According to a Census Bureau report released last week, 20 percent of American children received food stamps last year. More than half these children, approximately 8.6 million, reside in a single-parent household.
This report is a stunning reminder of the vital role marriage plays in combating child poverty and the expansion of welfare rolls. Children in single-parent homes are about six times as likely to be poor than their peers in married-parent households.
Today, more than 40 percent of children are born outside of marriage. Most unwed childbearing occurs to women with a high school education or less–those who will struggle most as single parents. Restoring a marriage culture is essential to reducing poverty and enabling American families to pursue self-sufficient livelihoods.
The breakdown of marriage is a leading cause of child poverty. Government spent about $330 billion on welfare benefits for single-parent families in fiscal year 2011.
As The Heritage Foundation’s chief economist, Steve Moore, writes, marriage is “the surest economic stimulus.” Children in married-parent homes are roughly 80 percent less likely to be poor. This is the case across education levels. Children in married-parent families are also more likely to thrive: They are more likely to graduate from high school, attend and graduate from college and avoid behaviors that would hinder success, such as drug use and early sexual activity.
Unfortunately, the importance of strengthening marriage is often ignored in discussions surrounding poverty. Marriage must be strengthened if we are to transform the marriage culture and decrease welfare dependence. Marriage initiatives that include campaigns to communicate the importance of marriage and the risks associated with unwed childbearing would be good places to start.

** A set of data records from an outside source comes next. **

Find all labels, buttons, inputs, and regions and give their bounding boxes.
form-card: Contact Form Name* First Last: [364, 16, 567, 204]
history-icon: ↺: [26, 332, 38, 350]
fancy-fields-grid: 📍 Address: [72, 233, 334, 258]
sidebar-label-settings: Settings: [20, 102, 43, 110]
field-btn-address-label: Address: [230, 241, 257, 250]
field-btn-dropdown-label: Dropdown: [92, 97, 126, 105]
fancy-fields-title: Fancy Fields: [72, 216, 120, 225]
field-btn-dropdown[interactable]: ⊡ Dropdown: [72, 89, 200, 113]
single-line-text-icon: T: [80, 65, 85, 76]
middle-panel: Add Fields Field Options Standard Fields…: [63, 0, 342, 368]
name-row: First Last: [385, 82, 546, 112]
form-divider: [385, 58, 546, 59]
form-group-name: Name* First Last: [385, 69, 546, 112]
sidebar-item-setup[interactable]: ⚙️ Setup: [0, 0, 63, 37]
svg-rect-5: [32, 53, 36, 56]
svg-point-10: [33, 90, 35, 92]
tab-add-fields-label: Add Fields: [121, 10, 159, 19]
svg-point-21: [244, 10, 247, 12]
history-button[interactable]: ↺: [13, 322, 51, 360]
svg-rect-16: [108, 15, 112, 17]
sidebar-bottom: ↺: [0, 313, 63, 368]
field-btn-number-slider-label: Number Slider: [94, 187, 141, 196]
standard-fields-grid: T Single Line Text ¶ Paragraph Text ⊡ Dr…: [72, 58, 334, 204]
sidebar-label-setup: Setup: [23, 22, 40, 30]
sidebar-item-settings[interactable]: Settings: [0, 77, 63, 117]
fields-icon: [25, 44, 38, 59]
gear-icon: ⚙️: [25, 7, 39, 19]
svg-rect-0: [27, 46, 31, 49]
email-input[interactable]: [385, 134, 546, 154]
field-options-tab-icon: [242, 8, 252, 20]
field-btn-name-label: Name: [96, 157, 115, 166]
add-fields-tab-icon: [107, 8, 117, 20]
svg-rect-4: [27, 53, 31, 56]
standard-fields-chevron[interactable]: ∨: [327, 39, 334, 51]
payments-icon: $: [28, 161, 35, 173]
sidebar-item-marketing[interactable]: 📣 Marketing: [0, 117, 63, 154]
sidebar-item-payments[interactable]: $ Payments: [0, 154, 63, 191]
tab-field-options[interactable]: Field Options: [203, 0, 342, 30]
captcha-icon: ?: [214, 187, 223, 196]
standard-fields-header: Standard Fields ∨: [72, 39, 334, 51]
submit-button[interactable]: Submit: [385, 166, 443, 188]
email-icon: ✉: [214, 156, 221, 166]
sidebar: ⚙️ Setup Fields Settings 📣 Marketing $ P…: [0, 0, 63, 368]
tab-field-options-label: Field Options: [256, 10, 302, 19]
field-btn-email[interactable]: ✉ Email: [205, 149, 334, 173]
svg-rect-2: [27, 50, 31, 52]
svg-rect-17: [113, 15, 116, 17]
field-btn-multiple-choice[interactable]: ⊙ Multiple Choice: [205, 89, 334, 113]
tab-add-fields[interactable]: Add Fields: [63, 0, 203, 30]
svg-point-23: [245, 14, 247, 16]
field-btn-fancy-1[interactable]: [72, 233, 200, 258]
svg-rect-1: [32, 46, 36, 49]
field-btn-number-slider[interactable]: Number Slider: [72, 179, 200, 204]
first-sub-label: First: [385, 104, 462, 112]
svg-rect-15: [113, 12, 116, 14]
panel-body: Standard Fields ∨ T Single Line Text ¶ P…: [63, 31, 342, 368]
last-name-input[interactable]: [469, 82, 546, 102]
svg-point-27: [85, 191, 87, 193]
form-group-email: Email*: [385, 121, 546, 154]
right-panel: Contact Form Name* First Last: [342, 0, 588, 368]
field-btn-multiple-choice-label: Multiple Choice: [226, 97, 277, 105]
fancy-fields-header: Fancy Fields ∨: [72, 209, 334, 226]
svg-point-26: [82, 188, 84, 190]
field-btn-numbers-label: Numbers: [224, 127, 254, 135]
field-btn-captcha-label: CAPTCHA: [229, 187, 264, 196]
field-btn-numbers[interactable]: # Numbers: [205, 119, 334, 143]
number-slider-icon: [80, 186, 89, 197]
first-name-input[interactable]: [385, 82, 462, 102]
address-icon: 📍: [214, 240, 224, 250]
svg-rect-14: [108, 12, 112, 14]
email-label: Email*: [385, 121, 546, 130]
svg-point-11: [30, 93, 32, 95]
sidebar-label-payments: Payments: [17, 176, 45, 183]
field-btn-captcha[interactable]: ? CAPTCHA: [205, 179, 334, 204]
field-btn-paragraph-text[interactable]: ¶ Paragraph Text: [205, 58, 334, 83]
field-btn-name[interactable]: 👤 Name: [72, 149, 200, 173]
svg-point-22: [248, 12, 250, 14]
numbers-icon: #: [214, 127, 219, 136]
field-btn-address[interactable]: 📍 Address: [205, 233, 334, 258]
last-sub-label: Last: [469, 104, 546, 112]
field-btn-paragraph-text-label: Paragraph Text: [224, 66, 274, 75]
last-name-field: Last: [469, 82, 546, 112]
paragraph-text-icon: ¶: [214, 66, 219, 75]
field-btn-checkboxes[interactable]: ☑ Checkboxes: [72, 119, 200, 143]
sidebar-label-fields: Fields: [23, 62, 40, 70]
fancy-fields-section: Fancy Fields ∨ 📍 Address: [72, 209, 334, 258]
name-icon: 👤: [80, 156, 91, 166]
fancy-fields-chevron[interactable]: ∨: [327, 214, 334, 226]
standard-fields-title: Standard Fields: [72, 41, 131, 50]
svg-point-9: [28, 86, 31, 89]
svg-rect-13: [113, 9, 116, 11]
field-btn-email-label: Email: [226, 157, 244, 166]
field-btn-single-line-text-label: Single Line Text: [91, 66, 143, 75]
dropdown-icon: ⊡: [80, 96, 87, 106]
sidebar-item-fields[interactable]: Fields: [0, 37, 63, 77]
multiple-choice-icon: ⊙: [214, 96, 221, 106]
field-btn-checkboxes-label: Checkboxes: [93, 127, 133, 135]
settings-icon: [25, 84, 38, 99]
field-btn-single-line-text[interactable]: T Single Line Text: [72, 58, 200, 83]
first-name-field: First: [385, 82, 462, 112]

Welfare programs themselves should be reformed so they do not undermine marriage. Today, some programs penalize couples if they do marry. In a recent paper, Heritage’s Robert Rector suggests how to begin reducing such marriage penalties in the welfare system.
Finally, to help reduce government dependency, welfare programs should have work requirements for able-bodied adults. Work requirements institute a reciprocal relationship between the taxpayer and welfare recipient and are essential to convey expectations that public assistance is temporary and directed toward restoring self-sufficiency.
More than the creation of additional government welfare programs or increased funding for existing ones, marriage—raising children with a married mother and father in the home—will protect them against poverty.